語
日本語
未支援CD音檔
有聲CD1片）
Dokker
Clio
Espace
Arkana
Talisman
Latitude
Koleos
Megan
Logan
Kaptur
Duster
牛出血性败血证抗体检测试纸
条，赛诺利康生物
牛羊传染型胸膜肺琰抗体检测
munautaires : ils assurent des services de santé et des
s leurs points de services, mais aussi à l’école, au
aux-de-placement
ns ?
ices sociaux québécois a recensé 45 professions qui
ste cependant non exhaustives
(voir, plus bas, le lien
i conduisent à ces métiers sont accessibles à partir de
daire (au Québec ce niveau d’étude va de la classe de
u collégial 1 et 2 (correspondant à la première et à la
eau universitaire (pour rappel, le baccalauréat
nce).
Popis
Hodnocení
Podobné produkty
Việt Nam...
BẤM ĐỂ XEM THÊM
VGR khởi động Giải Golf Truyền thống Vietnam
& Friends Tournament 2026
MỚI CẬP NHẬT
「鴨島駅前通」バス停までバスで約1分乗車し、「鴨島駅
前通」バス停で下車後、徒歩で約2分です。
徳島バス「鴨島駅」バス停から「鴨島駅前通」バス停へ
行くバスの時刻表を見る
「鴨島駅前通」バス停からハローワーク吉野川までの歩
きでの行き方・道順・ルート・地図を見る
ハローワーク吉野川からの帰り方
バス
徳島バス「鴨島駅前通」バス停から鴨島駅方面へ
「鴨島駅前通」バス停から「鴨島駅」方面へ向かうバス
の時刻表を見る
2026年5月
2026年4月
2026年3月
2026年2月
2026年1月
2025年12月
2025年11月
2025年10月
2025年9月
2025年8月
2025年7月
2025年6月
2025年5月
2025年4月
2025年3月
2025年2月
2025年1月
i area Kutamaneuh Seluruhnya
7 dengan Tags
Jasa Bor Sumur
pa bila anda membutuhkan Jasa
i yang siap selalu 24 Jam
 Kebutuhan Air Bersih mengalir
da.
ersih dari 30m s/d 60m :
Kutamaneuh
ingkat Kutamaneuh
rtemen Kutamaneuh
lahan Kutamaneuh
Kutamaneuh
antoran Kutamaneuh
====
**EXERCISE OBJECTIVE**
Copy all lines of the material above where the string "services" occurs.

**OUTPUT FOR THIS TASK**
munautaires : ils assurent des services de santé et des
s leurs points de services, mais aussi à l’école, au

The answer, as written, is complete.